Some universities maintain several DEI units across their graduate schools and departments.
For example, Defending Education found that, at New York University, the College of Dentistry, Grossman School of Medicine, Tandon School of Engineering, Stern School of Business, and Steinhardt School of Culture, Education, and Human Development each has a DEI office. Other NYU schools have centers or programs dedicated to DEI, such as the law school’s Meltzer Center for for Diversity, Inclusion, and Belonging.
The Grossman School of Medicine advertises that it bolsters its diversity by “actively recruiting individuals from groups that are underrepresented in medicine and encouraging them to apply for employment,” and it further “conduct[s] residency diversity outreach at conferences for the Student National Medical Association and the Latino Medical Student Association.”

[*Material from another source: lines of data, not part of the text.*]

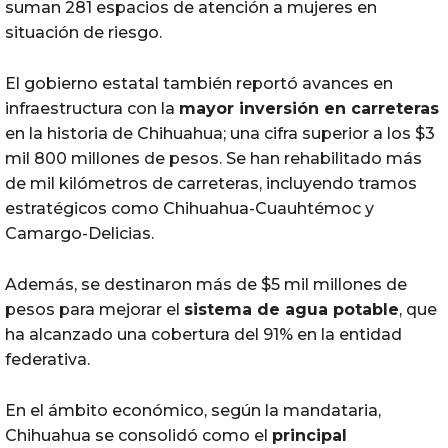
suman 281 espacios de atención a mujeres en
situación de riesgo.
El gobierno estatal también reportó avances en
infraestructura con la
mayor inversión en carreteras
en la historia de Chihuahua; una cifra superior a los $3
mil 800 millones de pesos. Se han rehabilitado más
de mil kilómetros de carreteras, incluyendo tramos
estratégicos como Chihuahua-Cuauhtémoc y
Camargo-Delicias.
Además, se destinaron más de $5 mil millones de
pesos para mejorar el
sistema de agua potable
, que
ha alcanzado una cobertura del 91% en la entidad
federativa.
En el ámbito económico, según la mandataria,
Chihuahua se consolidó como el
principal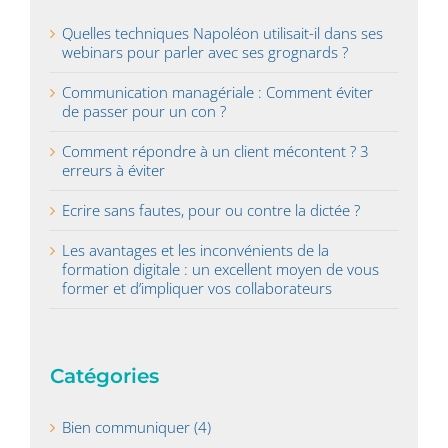
Quelles techniques Napoléon utilisait-il dans ses
webinars pour parler avec ses grognards ?
Communication managériale : Comment éviter
de passer pour un con ?
Comment répondre à un client mécontent ? 3
erreurs à éviter
Ecrire sans fautes, pour ou contre la dictée ?
Les avantages et les inconvénients de la
formation digitale : un excellent moyen de vous
former et d’impliquer vos collaborateurs
Catégories
Bien communiquer (4)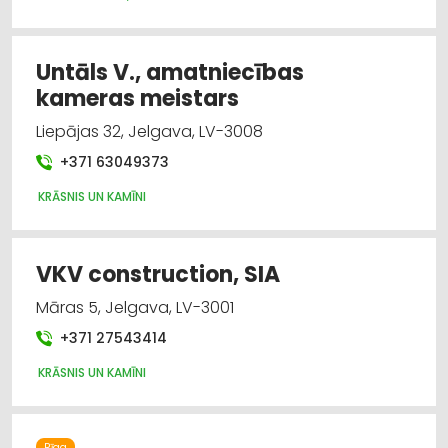
Untāls V., amatniecības
kameras meistars
Liepājas 32, Jelgava, LV-3008
+371 63049373
KRĀSNIS UN KAMĪNI
VKV construction, SIA
Māras 5, Jelgava, LV-3001
+371 27543414
KRĀSNIS UN KAMĪNI
Rīga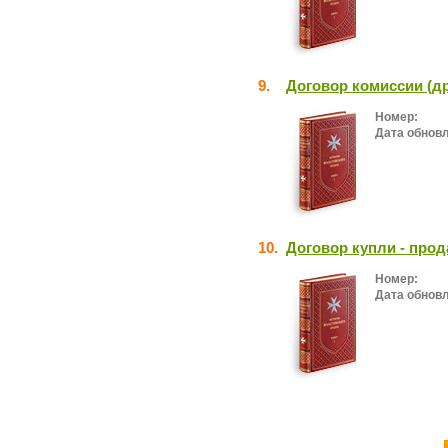
9.
Договор комиссии (д
Номер:
Дата обнов
10.
Договор купли - про
Номер:
Дата обнов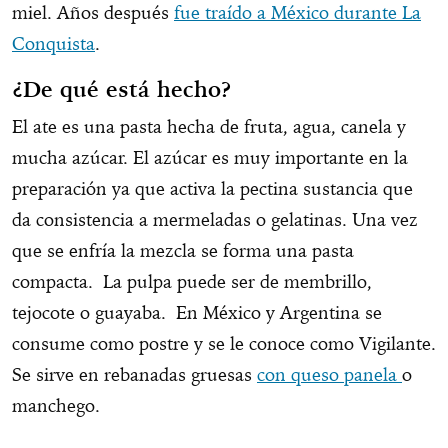
miel. Años después
fue traído a México durante La
Conquista
.
¿De qué está hecho?
El ate es una pasta hecha de fruta, agua, canela y
mucha azúcar. El azúcar es muy importante en la
preparación ya que activa la pectina sustancia que
da consistencia a mermeladas o gelatinas. Una vez
que se enfría la mezcla se forma una pasta
compacta. La pulpa puede ser de membrillo,
tejocote o guayaba. En México y Argentina se
consume como postre y se le conoce como Vigilante.
Se sirve en rebanadas gruesas
con queso panela
o
manchego.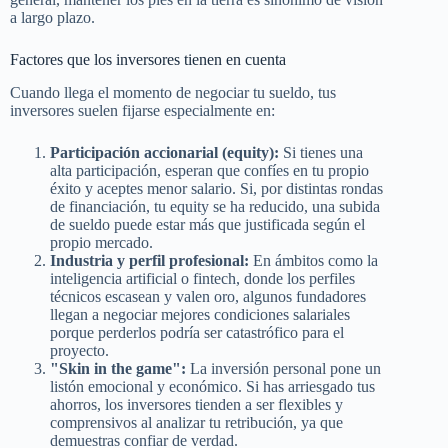
a largo plazo.
Factores que los inversores tienen en cuenta
Cuando llega el momento de negociar tu sueldo, tus
inversores suelen fijarse especialmente en:
Participación accionarial (equity):
Si tienes una
alta participación, esperan que confíes en tu propio
éxito y aceptes menor salario. Si, por distintas rondas
de financiación, tu equity se ha reducido, una subida
de sueldo puede estar más que justificada según el
propio mercado.
Industria y perfil profesional:
En ámbitos como la
inteligencia artificial o fintech, donde los perfiles
técnicos escasean y valen oro, algunos fundadores
llegan a negociar mejores condiciones salariales
porque perderlos podría ser catastrófico para el
proyecto.
"Skin in the game":
La inversión personal pone un
listón emocional y económico. Si has arriesgado tus
ahorros, los inversores tienden a ser flexibles y
comprensivos al analizar tu retribución, ya que
demuestras confiar de verdad.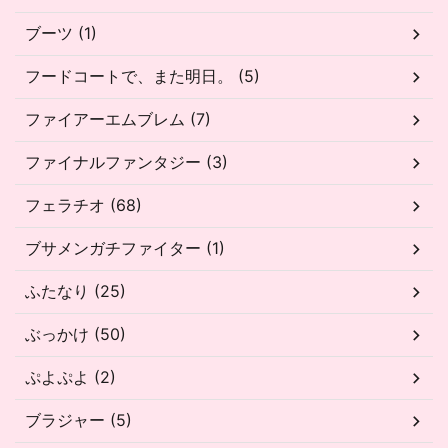
ブーツ (1)
フードコートで、また明日。 (5)
ファイアーエムブレム (7)
ファイナルファンタジー (3)
フェラチオ (68)
ブサメンガチファイター (1)
ふたなり (25)
ぶっかけ (50)
ぷよぷよ (2)
ブラジャー (5)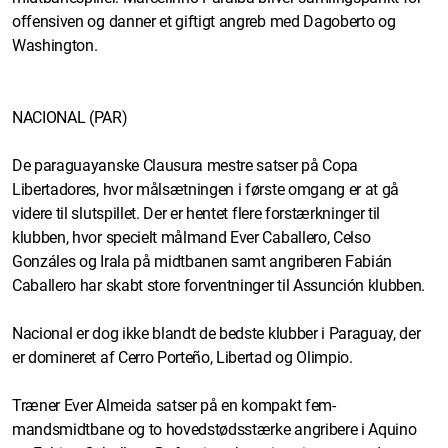
offensiven og danner et giftigt angreb med Dagoberto og
Washington.
NACIONAL (PAR)
De paraguayanske Clausura mestre satser på Copa
Libertadores, hvor målsætningen i første omgang er at gå
videre til slutspillet. Der er hentet flere forstærkninger til
klubben, hvor specielt målmand Ever Caballero, Celso
Gonzáles og Irala på midtbanen samt angriberen Fabián
Caballero har skabt store forventninger til Assunción klubben.
Nacional er dog ikke blandt de bedste klubber i Paraguay, der
er domineret af Cerro Porteño, Libertad og Olimpio.
Træner Ever Almeida satser på en kompakt fem-
mandsmidtbane og to hovedstødsstærke angribere i Aquino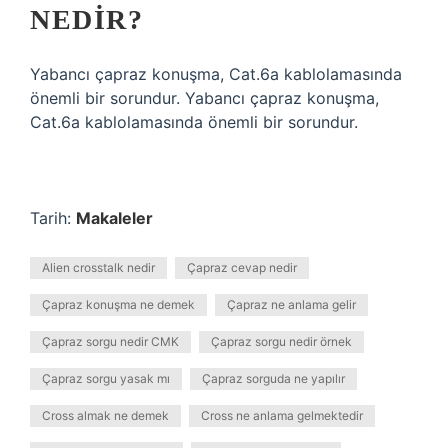
NEDIR?
Yabancı çapraz konuşma, Cat.6a kablolamasında
önemli bir sorundur. Yabancı çapraz konuşma,
Cat.6a kablolamasında önemli bir sorundur.
Tarih:
Makaleler
Alien crosstalk nedir
Çapraz cevap nedir
Çapraz konuşma ne demek
Çapraz ne anlama gelir
Çapraz sorgu nedir CMK
Çapraz sorgu nedir örnek
Çapraz sorgu yasak mı
Çapraz sorguda ne yapılır
Cross almak ne demek
Cross ne anlama gelmektedir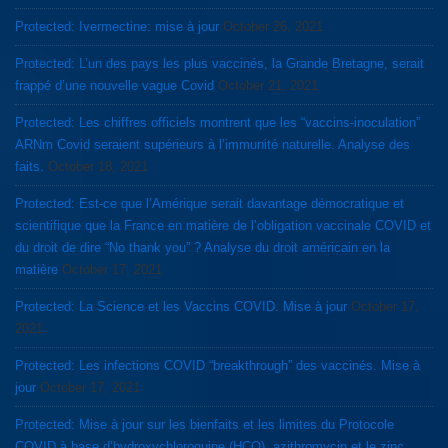
Protected: Ivermectine: mise à jour
October 26, 2021
Protected: L’un des pays les plus vaccinés, la Grande Bretagne, serait
frappé d’une nouvelle vague Covid
October 21, 2021
Protected: Les chiffres officiels montrent que les “vaccins-inoculation”
ARNm Covid seraient supérieurs à l’immunité naturelle. Analyse des
faits.
October 18, 2021
Protected: Est-ce que l’Amérique serait davantage démocratique et
scientifique que la France en matière de l’obligation vaccinale COVID et
du droit de dire “No thank you” ? Analyse du droit américain en la
matière
October 17, 2021
Protected: La Science et les Vaccins COVID. Mise à jour
October 17,
2021
Protected: Les infections COVID “breakthrough” des vaccinés. Mise à
jour
October 17, 2021
Protected: Mise à jour sur les bienfaits et les limites du Protocole
COVID à base d’hydroxychloroquine (HCQ), azithromycin et le zinc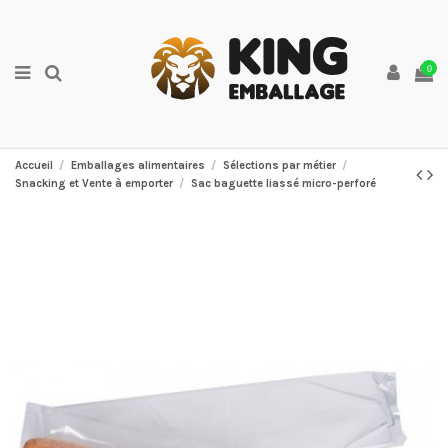
0
Accueil
Emballages alimentaires
Sélections par métier
Snacking et Vente à emporter
Sac baguette liassé micro-perforé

At the faculty level, the NYU medical school hosts “unconscious bias training. . . to assist in the faculty hiring and resident selection processes,” and it has a “team provides guidance and supports efforts to recruit diverse talent for faculty positions.”
Additionally, NYU has an “Office of Global Inclusion” that is “proud to foster a university-wide culture of access, equity, and inclusion.” On its website, the Global Inclusion office has page dedicated to “Anti-Racism Education, Programs, and Resources” that provides a link to the office’s “Anti-Racism Education Resource List,” which recommends engaging with material such as the The 1619 Project, The Case for Reparations by Ta-Nehisi Coates, White Fragility by Robin D’Angelo, Policing the Black Man by Angela Davis, and How To Be An Antiracist by Ibram X. Kendi. On its “Toolkits and Resources” page, the Global Inclusion office has resources on “pronouns,” “trans inclusive practices in the classroom,” and “principles for teaching sensitive content.” In its guidance to faculty and staff titled “addressing contemporary issues and crises in the classroom or office,” NYU states the following:
Address the current climate and the tremendous ongoing impact this climate is having on our community—this includes making reference to the differential impacts as they may pertain to people of color, immigrant communities, women, persons who are socio-economically disenfranchised, members of our disability communities, LGBTQ+ communities, religious communities, communities of shared ancestry or ethnicity, etc., depending on the nature of the current event or climate. . .
Give specific examples of resources that are proactive in dismantling practices of racism, colonialism, ethnocentrism, xenophobia, religious oppression, transphobia, etc.”
The University of Virginia, the University of Michigan, the University of Louisville, and West Virginia University have removed at least one but not all of their respective DEI websites, according to the report.
Defending Education created a publicly available non-exhaustive list of DEI offices and departments at higher-education institutions that will be continuously updated.
“Defending Education’s investigation into the current state of Diversity, Equity, and Inclusion (DEI) at American colleges and universities is the only resource of its kind in the nation,” Parshall Perry told National Review.